Fünf oder sechs maskierte Männer sprangen aus dem Transporter mit schwarzen Strumpfmasken über den Gesichtern, bedrohten Haneishe und die andern Passagiere im Taxi mit gezogenen Waffen. Sabana war sofort klar, dass es eine Mist-aravim-Gruppe war. Sie befahlen den drei Passagieren, sich sofort auf den Boden zu legen, Haneishe stieg – nach Aussage von Sabana - mit erhobenen Händen aus dem Wagen.  Er habe dann  seinen Ausweis  aus der Tasche holen wollen. Er versuchte nicht zu fliehen. Die maskierten Männer hätten sofort auf Haneishes Kniee geschossen. Er fiel verletzt auf die Straße.

 

Danach zogen die Männer den verletzten Haneishe auf die andere Straßenseite. Alles geschah sehr schnell. Nach wenigen Sekunden hörte Sabana Schüsse. Die Soldaten erlaubten den auf dem Boden liegenden Passagieren nicht, ihren Kopf zu heben. Sabana behauptet noch, sie hätten einem von ihnen gegen den Kopf gestoßen. Aber aus dem Augenwinkel heraus sah Sabana wie Haneishe am Straßenrand lag, den Körper von Kugeln durchlöchert. Er wurde nach Zeugenausagen aus nächster Nähe erschossen, nachdem man ihm schon  in die Beine geschossen hatte.

 

Die maskierten Männer kehrten zu ihrem Wagen zurück und befahlen den drei geschockten Passagieren, auch in ihren Wagen zu steigen. Salana sagt, dass  ihm die wenigen Sekunden auf dem Boden  wie eine Ewigkeit vorgekommen seien und nachdem er die Schüsse  gehört, auch damit gerechnet habe,  erschossen zu werden. Einer der Männer sagte später im Wagen: „Ihr habt euer Leben als Geschenk zurückbekommen“. Unter sich hätten diese Männer hebräisch gesprochen. Sie fuhren dann auf einer Nebenstraße zur Arrabe-Kreuzung, wo sie aussteigen sollten. …

 

In dieser Woche sagte ein IDF-Sprecher auf Fragen von Haaretz: die hier erwähnten Behauptungen stimmten nicht. Am 17. April identifizierte eine Spezialtruppe der Grenzpolizei Ashraf Haneische südlich von Jenin. Er  sei ein ranghohes gesuchtes Mitglied des islamischen Jihad gewesen. Während der versuchten Verhaftung habe Haneishe eine Waffe gezogen und  auf die Soldaten gezielt, die dann auf ihn schossen und ihn töteten. Haneishe habe der islamischen Infrastruktur im nördlichen Shomrom geholfen. Diese Infrastruktur, die kürzlich  Selbstmordattentate innerhalb Israels auszuführen versuchte, arbeite mit den oberen Befehlsrängen der Organisation in Syrien zusammen. Diese Befehlsränge seien mit der Organisation und dem Management der Terrorinfrastruktur und der Geldbeschaffung beschäftigt …Haneishe sei einer von denen gewesen, die das Geld zwischen syrischen Kommandeuren und den lokalen Aktivisten transferiert habe…----

Auf mehreren Handys und auf einer Videokamera sieht man den toten Ashraf im Wagen, der den Toten zum Krankenhaus brachte; man kann das Loch im Kopf und in der Brust sehen…

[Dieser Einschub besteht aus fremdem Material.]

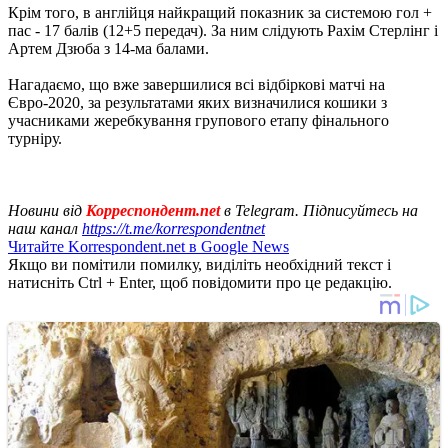
Крім того, в англійця найкращий показник за системою гол +
пас - 17 балів (12+5 передач). За ним слідують Рахім Стерлінг і
Артем Дзюба з 14-ма балами.
Нагадаємо, що вже завершилися всі відбіркові матчі на
Євро-2020, за результатами яких визначилися кошики з
учасниками жеребкування групового етапу фінального
турніру.
Новини від
Корреспондент.net
в Telegram. Підписуйтесь на
наш канал
https://t.me/korrespondentnet
Читайте Korrespondent.net в Google News
Якщо ви помітили помилку, виділіть необхідний текст і
натисніть Ctrl + Enter, щоб повідомити про це редакцію.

„Warum töteten sie ihn  einfach so – den Vater von zwei Töchtern?“ flüstert Bassam. „einen Taxifahrer, wie konnte er plötzlich eine Waffe bei sich haben? Wer wird schon mit einem bewaffneten Taxifahrer fahren wollen?“

 

Der trauernde Vater, Shahada Haneishe, kann nichts  mehr empfinden. Einen Augenblick lang, habe ich das Gefühl, er bricht zusammen. Mit Schaum vor dem Mund schreit er: „Sie töteten ihn nur, weil er ein Palästinenser ist  - ohne einen Grund --- ohne einen Grund.“

 

(dt. und gekürzt: Ellen Rohlfs – nach den Behauptungen der IDF könnten die Aussagen eines Gefolterten dahinter stecken, der schließlich einen Namen nannte, ER)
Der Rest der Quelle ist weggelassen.